WHAT TO WORK ON: Reproduce, with no changes, the line where "(Level 6) badge!" appears and every subsequent line of the listing, the last one included.

DATA SUPPLIED:
= Beginning of Section =
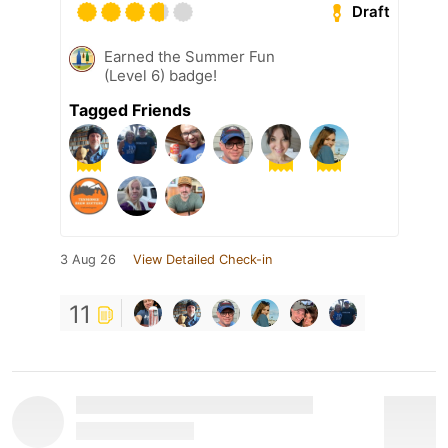
Draft
Earned the Summer Fun
(Level 6) badge!
Tagged Friends
3 Aug 26
View Detailed Check-in
11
= End of Section =
RESPONSE:
(Level 6) badge!
Tagged Friends
3 Aug 26
View Detailed Check-in
11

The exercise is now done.